Assert.IsTrue(clientMethodInvoked, "No client methods invoked."); Assert.AreEqual(expectedMessage, messageSent);

}

Note how, little by little, we are creating the scaffolding needed to execute the method to be tested, to ensure that it can retrieve the information from its environment, and to capture the calls to the client side:

1.We first create the instance of the hub on which we will perform our tests. If its constructor received dependencies as parameters, we supply them to it at this point too. Next, we create variables to store environment values that we will use later, and we already define the message that we hope will be sent to all connected clients.

a.We prepare the request headers to be read from the hub. A mock object is created that implements the IRequest interface, and we configure its Headers property so that a query for the "host" key returns the value that we want.

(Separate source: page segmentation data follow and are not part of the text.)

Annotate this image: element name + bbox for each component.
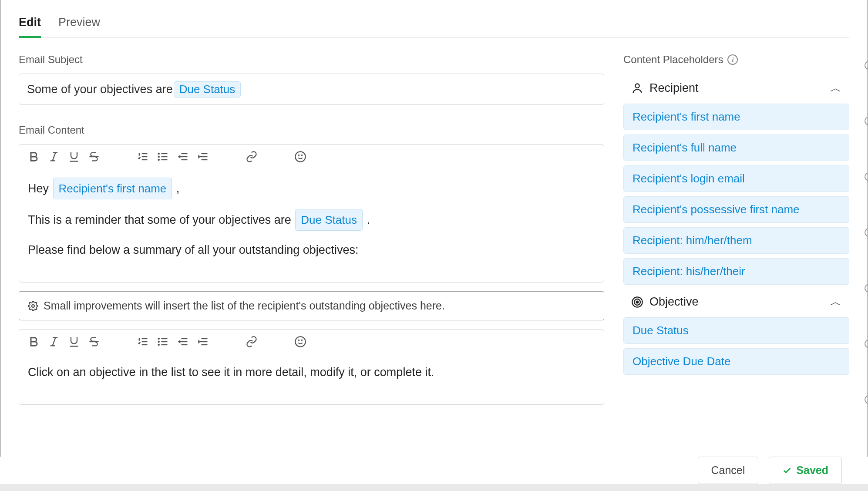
svg-point-13	[158, 159, 159, 160]
placeholders-header: Content Placeholders i	[623, 54, 849, 66]
subject-input[interactable]: Some of your objectives are Due Status	[19, 74, 604, 105]
svg-point-35	[158, 338, 159, 339]
placeholder-section-recipient: Recipient ︿ Recipient's first name Recip…	[623, 76, 849, 285]
gear-icon	[28, 301, 38, 311]
check-icon	[782, 466, 792, 475]
placeholder-item[interactable]: Objective Due Date	[623, 348, 849, 375]
info-icon[interactable]: i	[727, 54, 738, 65]
svg-point-12	[158, 156, 159, 157]
svg-line-2	[53, 153, 56, 161]
ordered-list-icon[interactable]	[137, 151, 149, 163]
body1-line2-prefix: This is a reminder that some of your obj…	[28, 213, 294, 226]
emoji-icon[interactable]	[294, 151, 306, 163]
emoji-icon[interactable]	[294, 336, 306, 348]
svg-point-47	[635, 84, 639, 87]
editor-2: Click on an objective in the list to see…	[19, 329, 604, 405]
chip-due-status[interactable]: Due Status	[295, 209, 363, 231]
insert-banner-text: Small improvements will insert the list …	[44, 299, 445, 312]
editor-1-body[interactable]: Hey Recipient's first name , This is a r…	[19, 165, 604, 282]
editor-1: Hey Recipient's first name , This is a r…	[19, 144, 604, 282]
recipient-section-title: Recipient	[649, 81, 699, 95]
placeholder-item[interactable]: Recipient's login email	[623, 165, 849, 192]
indent-icon[interactable]	[197, 151, 209, 163]
body1-line3: Please find below a summary of all your …	[28, 240, 595, 260]
placeholder-item[interactable]: Recipient's full name	[623, 135, 849, 161]
italic-icon[interactable]	[48, 151, 60, 163]
outdent-icon[interactable]	[177, 336, 189, 348]
editor-2-body[interactable]: Click on an objective in the list to see…	[19, 350, 604, 404]
person-icon	[631, 82, 643, 94]
placeholders-label: Content Placeholders	[623, 54, 723, 66]
strikethrough-icon[interactable]	[88, 336, 100, 348]
body2-line1: Click on an objective in the list to see…	[28, 363, 595, 383]
objective-section-title: Objective	[649, 295, 699, 309]
recipient-section-toggle[interactable]: Recipient ︿	[623, 76, 849, 100]
svg-point-20	[295, 151, 305, 161]
svg-point-37	[158, 344, 159, 345]
svg-point-46	[302, 340, 302, 340]
svg-point-23	[32, 305, 34, 307]
svg-point-22	[302, 155, 302, 155]
objective-section-toggle[interactable]: Objective ︿	[623, 290, 849, 314]
subject-label: Email Subject	[19, 54, 604, 66]
body1-line2-suffix: .	[363, 213, 370, 226]
italic-icon[interactable]	[48, 336, 60, 348]
placeholder-section-objective: Objective ︿ Due Status Objective Due Dat…	[623, 290, 849, 375]
placeholder-item[interactable]: Due Status	[623, 317, 849, 344]
chip-recipient-first-name[interactable]: Recipient's first name	[53, 178, 172, 199]
svg-point-45	[299, 340, 299, 340]
cancel-button[interactable]: Cancel	[698, 457, 759, 484]
target-icon	[631, 296, 643, 308]
placeholder-item[interactable]: Recipient: him/her/them	[623, 227, 849, 254]
saved-button[interactable]: Saved	[769, 457, 842, 484]
placeholder-item[interactable]: Recipient: his/her/their	[623, 258, 849, 285]
outdent-icon[interactable]	[177, 151, 189, 163]
body1-line1-prefix: Hey	[28, 182, 52, 195]
unordered-list-icon[interactable]	[157, 336, 169, 348]
svg-point-36	[158, 341, 159, 342]
content-label: Email Content	[19, 124, 604, 136]
editor-1-toolbar	[19, 145, 604, 165]
svg-line-26	[53, 338, 56, 346]
strikethrough-icon[interactable]	[88, 151, 100, 163]
indent-icon[interactable]	[197, 336, 209, 348]
bold-icon[interactable]	[28, 151, 40, 163]
saved-button-label: Saved	[796, 464, 828, 477]
tab-edit[interactable]: Edit	[19, 9, 41, 38]
svg-point-44	[295, 337, 305, 347]
chevron-up-icon: ︿	[830, 81, 841, 96]
body1-line1-suffix: ,	[173, 182, 179, 195]
bottom-edge	[0, 484, 868, 491]
bold-icon[interactable]	[28, 336, 40, 348]
underline-icon[interactable]	[68, 151, 80, 163]
insert-banner: Small improvements will insert the list …	[19, 291, 604, 320]
editor-2-toolbar	[19, 330, 604, 350]
link-icon[interactable]	[246, 336, 258, 348]
tabs-bar: Edit Preview	[19, 9, 849, 38]
right-edge-marks	[865, 61, 868, 404]
tab-preview[interactable]: Preview	[58, 9, 100, 37]
link-icon[interactable]	[246, 151, 258, 163]
svg-point-50	[636, 301, 639, 303]
ordered-list-icon[interactable]	[137, 336, 149, 348]
underline-icon[interactable]	[68, 336, 80, 348]
subject-chip-due-status[interactable]: Due Status	[174, 81, 241, 98]
svg-point-21	[299, 155, 299, 155]
chevron-up-icon: ︿	[830, 294, 841, 309]
svg-point-11	[158, 153, 159, 154]
unordered-list-icon[interactable]	[157, 151, 169, 163]
footer-actions: Cancel Saved	[0, 457, 868, 484]
subject-text: Some of your objectives are	[27, 83, 173, 96]
placeholder-item[interactable]: Recipient's first name	[623, 104, 849, 130]
placeholder-item[interactable]: Recipient's possessive first name	[623, 196, 849, 223]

b.Because the method to be checked needs to obtain the connection identifier, we create a

HubCallerContext object to which we supply the aforementioned IRequest interface, as well as a connection identifier representing the client whose call we will simulate. This object is entered into the Context property of the hub, from which it will be possible to access the ConnectionId.

c.We create a dynamic object called all, in which we implement the Message() method to simulate the invocation to the client side. Inside it, we simply set values in local variables indicating that this method was invoked from the hub. Next, we replace the Clients object of the hub with a new mock object whose All property is set with

the all object that we created earlier. Thus, when Clients.All.Message() is called from the hub, the method that will really be invoked will be the one implemented in the lambda.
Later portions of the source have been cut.